WHAT NEEDS TO BE DONE » Set down, please, exactly the lines below that run from the line with "Return results in <instances>...</instances>. Detect" to the line with "Given the image: Mask", both lines included.

:: SOURCE INFORMATION ::

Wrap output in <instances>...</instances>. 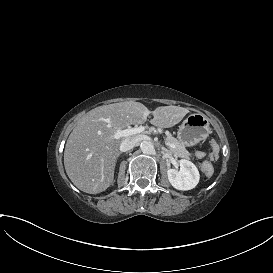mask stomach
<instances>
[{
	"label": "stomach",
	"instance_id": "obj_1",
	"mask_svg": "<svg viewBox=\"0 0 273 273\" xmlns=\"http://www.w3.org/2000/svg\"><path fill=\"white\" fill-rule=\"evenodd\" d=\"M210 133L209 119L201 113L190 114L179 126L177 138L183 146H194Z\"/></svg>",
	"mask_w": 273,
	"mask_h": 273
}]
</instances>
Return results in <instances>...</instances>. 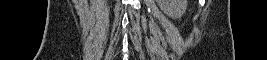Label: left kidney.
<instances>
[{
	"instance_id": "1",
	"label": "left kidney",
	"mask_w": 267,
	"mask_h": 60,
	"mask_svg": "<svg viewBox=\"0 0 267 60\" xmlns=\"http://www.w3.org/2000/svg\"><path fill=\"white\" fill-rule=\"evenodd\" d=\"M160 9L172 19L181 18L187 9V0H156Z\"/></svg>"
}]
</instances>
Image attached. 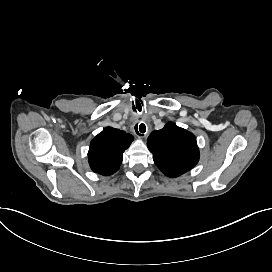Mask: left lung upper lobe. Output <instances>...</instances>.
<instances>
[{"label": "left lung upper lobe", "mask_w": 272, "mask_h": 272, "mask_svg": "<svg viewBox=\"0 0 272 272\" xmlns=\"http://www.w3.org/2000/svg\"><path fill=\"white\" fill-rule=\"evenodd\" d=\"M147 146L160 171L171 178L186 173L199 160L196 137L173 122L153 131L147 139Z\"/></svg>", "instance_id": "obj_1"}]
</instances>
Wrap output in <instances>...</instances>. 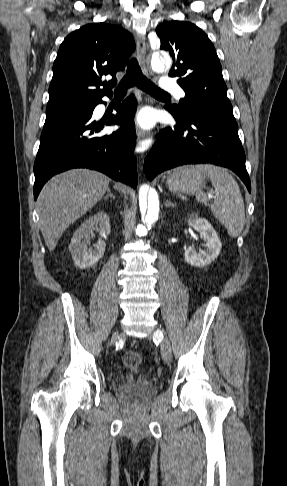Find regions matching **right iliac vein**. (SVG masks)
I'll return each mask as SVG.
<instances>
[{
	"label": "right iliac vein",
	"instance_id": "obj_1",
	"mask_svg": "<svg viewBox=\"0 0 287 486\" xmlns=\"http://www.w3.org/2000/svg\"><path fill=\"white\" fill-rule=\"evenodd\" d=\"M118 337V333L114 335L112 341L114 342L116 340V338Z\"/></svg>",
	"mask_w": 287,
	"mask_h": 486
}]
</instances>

:::
:: SOURCE INFORMATION ::

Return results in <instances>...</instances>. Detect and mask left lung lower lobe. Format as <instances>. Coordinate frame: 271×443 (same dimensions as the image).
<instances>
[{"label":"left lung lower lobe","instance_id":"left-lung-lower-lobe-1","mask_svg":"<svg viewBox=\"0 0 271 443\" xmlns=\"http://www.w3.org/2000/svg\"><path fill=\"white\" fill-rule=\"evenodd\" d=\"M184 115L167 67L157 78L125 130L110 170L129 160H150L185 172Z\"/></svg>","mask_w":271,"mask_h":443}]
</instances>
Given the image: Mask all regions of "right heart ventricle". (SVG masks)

:::
:: SOURCE INFORMATION ::

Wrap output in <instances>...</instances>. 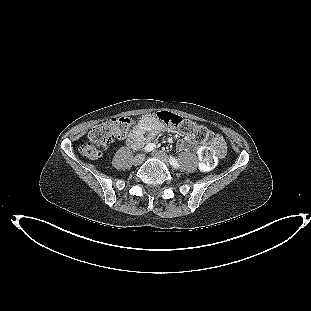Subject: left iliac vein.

:::

YOUR RESPONSE »
Return results in <instances>...</instances>. Detect and mask left lung lower lobe. Format as <instances>. Coordinate frame: 271×443 (same dimensions as the image).
<instances>
[{"label":"left lung lower lobe","instance_id":"left-lung-lower-lobe-1","mask_svg":"<svg viewBox=\"0 0 271 443\" xmlns=\"http://www.w3.org/2000/svg\"><path fill=\"white\" fill-rule=\"evenodd\" d=\"M184 115L167 67L157 78L125 130L110 170L129 160H150L185 172Z\"/></svg>","mask_w":271,"mask_h":443}]
</instances>
Given the image: Mask all regions of "right heart ventricle". (SVG masks)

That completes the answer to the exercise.